Which brings us to the great danger of this process. It's become glaringly obvious over recent years that the popular press in most countries has abandoned the old ideal of journalism and has cynically embraced this feedback loop of heuristic reasoning. People buy newspapers these days not so much to read news, but to have their own views recycled back to them clad in the pscyhologically imposing (qua 'authoritative') form of the printed word. It's symbiotic: they like the reinforcement of their own personal paradigms, and the papers employ people who share the paradigm so that they can write copy that the readers will like. The way that I'm describing it makes it sound very transparent, but it's not - there are several layers of bluff and counter-bluff going on there to ensure the suspension of disbelief, most of them to do with the 'personality' attributed to the outlet's editorial line. 'Edginess' or being 'hard-hitting' or being 'salt of the earth' are some of the more obvious traits cultivated to maintain that underlying suspension of disbelief.

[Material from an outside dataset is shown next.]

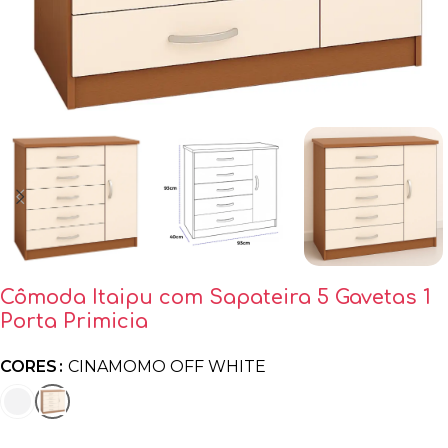
Cômoda Itaipu com Sapateira 5 Gavetas 1
Porta Primicia
CORES
CINAMOMO OFF WHITE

And it seems pretty obvious that exactly the same thing is going on in all analytical professions, whether it's political analysis, business analysis or financial analysis: most analysts end up producing analysis that looks remarkably like what their peers and competitors are producing (not least because they spend so much time looking at their peers' and competitors' analysis). And if they get it wrong, then just about everyone gets it wrong. They do this even if they know deep down that they're just telling people what they want to hear - just look at the tech bubble. And it's only in rare instances, like the tech bubble, that this symbiosis will break down and people will actually be taken to task for perpetuating the myth that we can see into the future.
It's a bit like the early priesthood, in a way. The people in the funny costumes who speak in a funny dialect full of arcanery are the people who don't have to go out into the fields to work, because they're the guardians of 'the knowledge'.
Anyway. The problem is: knowing this, what are we actually going to do? Should we give up prediction? Should we abandon analysis? No, actually, I don't think we should. There are two things that make me think that it is still worthwhile pushing on in this line of work. One of which is the fact that when people make decisions, most of the time, again, they will be relying on heuristics. Because heuristics are fuzzy, the best way to analyse them quickly is through fuzzy thinking. So when it comes to analysing decision-making, being imprecise isn't necessarily a flaw - so long as you recognise that the person you're analysing may be imprecise too
Which is what this comes down to, for me. There has to be an element of intellectual humility involved here, and a degree of empathy. It is possible to understand decision-makers so long as you recognise that their decisions may be driven by emotion as much as by rationality, and that they often get it wrong. Far too much political analysis assumes an incredibly high level of rationality, cohesion and purpose in decision-making, when what you're looking is really only marginally more organised than pure chaos. The thing is that it's tempting for analysts to perpetuate the impression of complexity because it maintains their position as the guardians of 'the knowledge' - which is precisely what conspiracy theorists try to do at the lunatic fringe of the practice - when actually the analysis would be better if it were that much simpler and that much more sincere.
The most important part of that would be admitting making mistakes without trying to wriggle out of it. Playing with counterfactuals can indeed increase our understanding of the world, and if they are proven wrong, we can learn even more from why. To err, after all, is human. Unfortunately, we're generally too damned proud to admit it when we do screw up.